The fourth project is a continuation of the Project 03. You are to build a few more backends for a key-value store in C++. In particular, you must implement the following additional map backends which support insertion and searching operations:
Unordered: This stores the key-value pairs using a std::unordered_map.
Chained: This stores the key-value pairs in a hash table using separate chaining.
Open: This stores the key-value pairs in a hash table using open addressing and linear probing.
Once you have finished implementing these new map backends into the
libmap.a library, you will have to update the associated map_bench and
frequencies applications to support these additional map backends.
Of course, map_test is once again provided so you can check the correctness
of all the map backends.
This project is to be done in groups of 1 - 3 and is due midnight Friday, November 11, 2016.
Updated reference implementations of the map_bench benchmark utility
and the frequecies application can be found at
/afs/nd.edu/user15/pbui/pub/bin/map_bench and
/afs/nd.edu/user15/pbui/pub/bin/frequencies respectively.
Here is the usage message for map_bench:
# Display usage message $ map_bench -h -b BACKEND Which Map backend (unsorted, sorted, bst, rbtree, treap, unordered, chained, open) -n NITEMS Number of items to benchmark -p PADLENGTH Amount to pad the keys with leading 0's # Run with unordered backend on 1000000 items $ map_bench -b unordered -n 1000000 Insert: 1.4775 s Search: 0.99349 s # Run with chained backend on 1000000 items and default load factor (0.9) $ map_bench -b chained -n 1000000 Insert: 4.3771 s Search: 1.0269 s # Run with chained backend on 1000000 items and load factor of 0.8 $ map_bench -b chained-0.8 -n 1000000 Insert: 4.1273 s Search: 0.9992 s # Run with open backend on 1000000 items and load factor of 0.8 $ map_bench -b open-0.8 -n 1000000 Insert: 2.1962 s Search: 0.79791 s
As can be seen, map_bench takes three optional arguments.

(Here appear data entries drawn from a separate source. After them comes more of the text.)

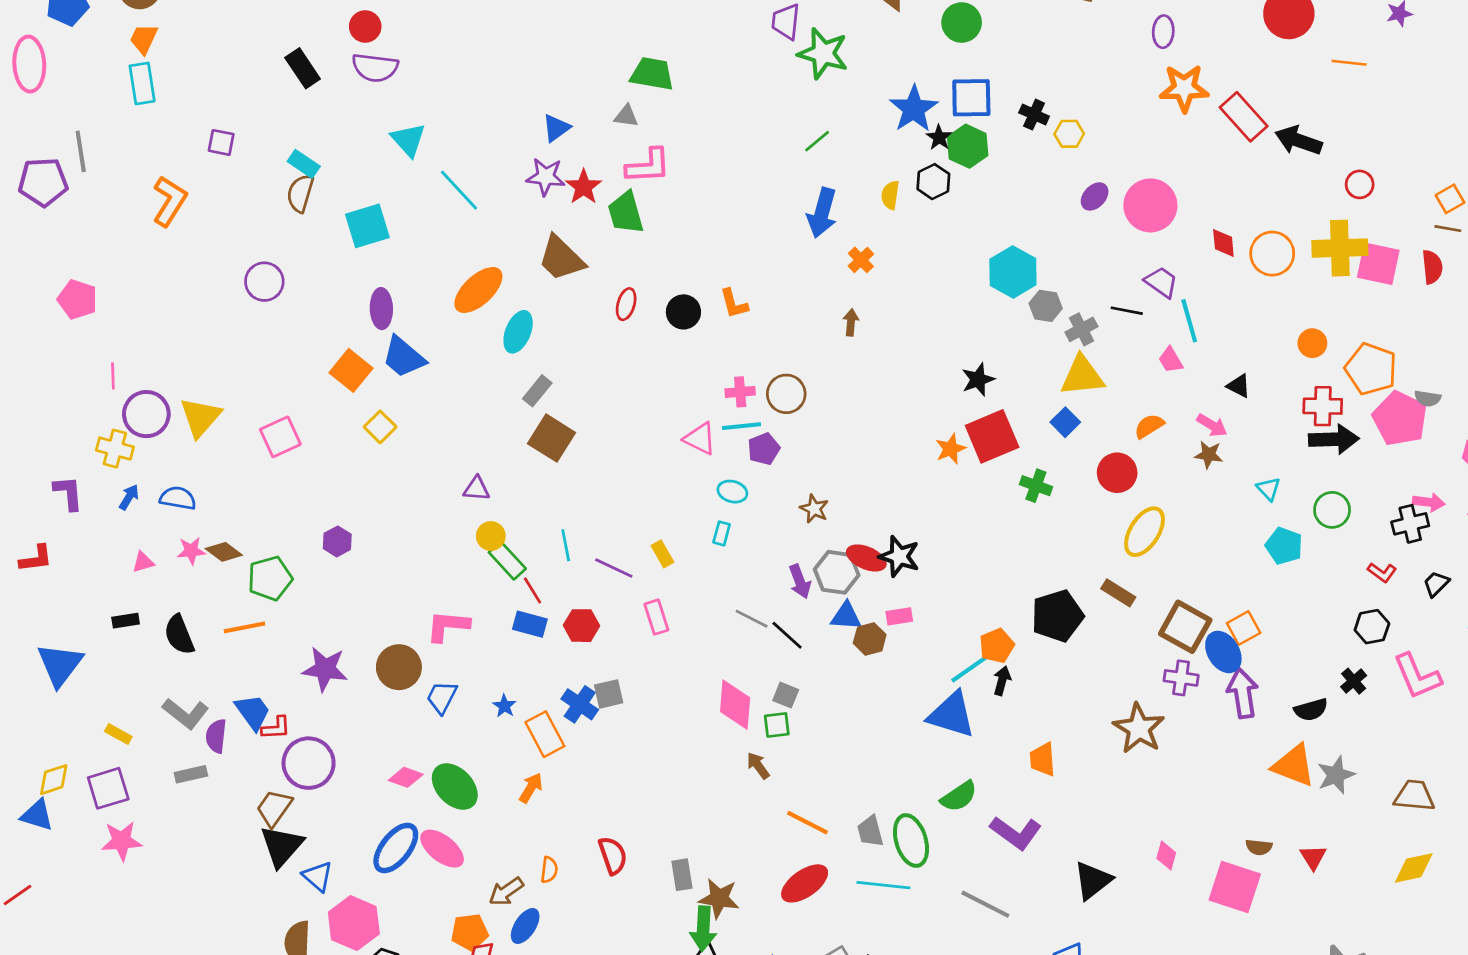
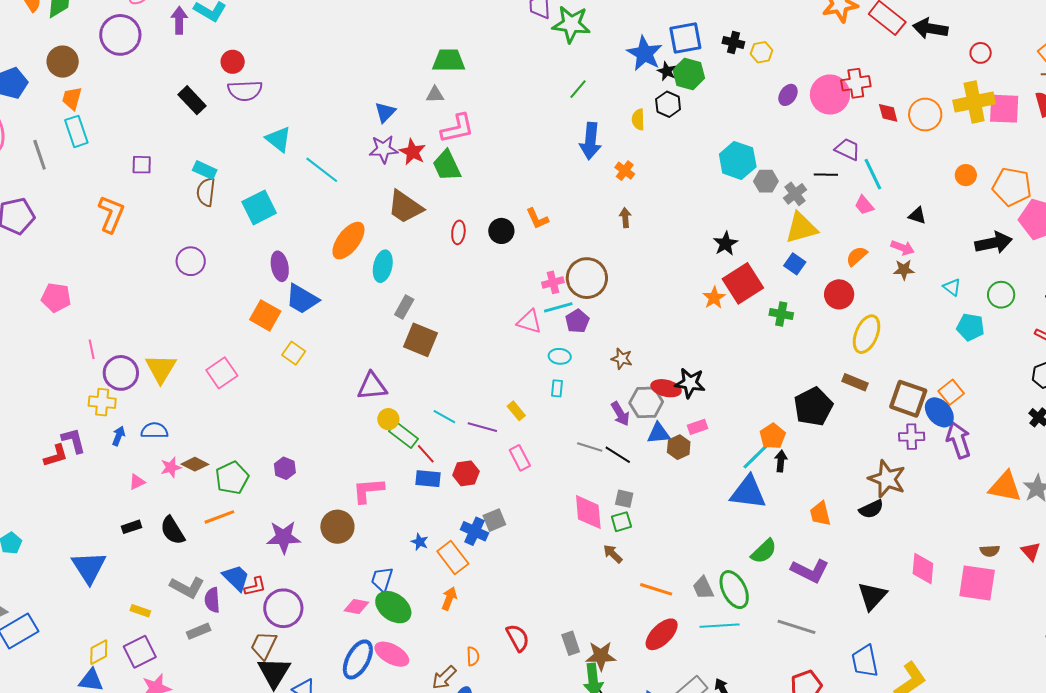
gray line: (81, 151) -> (40, 155), moved
brown circle: (786, 394) -> (587, 278), size x1.4
red cross: (1323, 406) -> (856, 83), moved
purple triangle: (477, 489) -> (372, 386), size x1.5
purple hexagon: (337, 541) -> (285, 468), moved
cyan line: (566, 545) -> (444, 417), turned -40
red L-shape: (36, 559) -> (56, 456), moved
blue trapezoid: (442, 697) -> (382, 579), moved
black semicircle: (1311, 710) -> (871, 509), moved
pink diamond: (1166, 856) -> (923, 569), size x1.5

The -b argument
allows the user to select which map backend to utilize. The -n argument
specifies the number of items to test. The -p argument specifies how many
0's should be used to pad the keys and values. By default -b is
unsorted, -n is 1 and -p is 1.
Note: For the chained and open backends, you can append the load
factor to use by adding -X.X to the end of the BACKEND parameter. If
none is specified, then the default load factor is used (ie. 0.9).
Note: You can mostly ignore PADLENGTH for this project and just assume the
default value of 1.
Here is the usage message for frequencies:
$ frequencies -h
-b BACKEND Which Map backend (unsorted, sorted, bst, rbtree, treap, unordered, chained, open)
-d DUMPFLAG Which dump flag (key, value, key_value, value_key)
As can be seen, frequencies takes two optional arguments. Once again, the
-b argument allows the user to select which map backend to utilize. The
-d argument specifies how the output should be formatted (ie. output key,
value, both key then value, or both value then key). By default -b is
unsorted and -d is value_key.
As with most Unix filters, frequencies reads from [standand input] and
then outputs to standard output:
# Retrieve Beowulf from Project Gutenberg $ curl -L http://www.gutenberg.org/ebooks/16328.txt.utf-8 > pg16328.txt # Perform word count on Beowulf using chained map $ frequencies -b chained < pg16328.txt | sort -rn | head 2558 the 1536 of 913 to 758 and 616 in 590 The 467 his 435 a 373 he 372 with
To start this project, you must form a group of 1 - 3 people. One group member should fork the Project 04 repository on GitLab:
https://gitlab.com/nd-cse-30331-fa16/project04
Once this repository has been forked, follow the instructions from Reading 00 to:
Make the repository private
Configure access to the repository
Make sure you add all the members of the team in addition to the instructional staff.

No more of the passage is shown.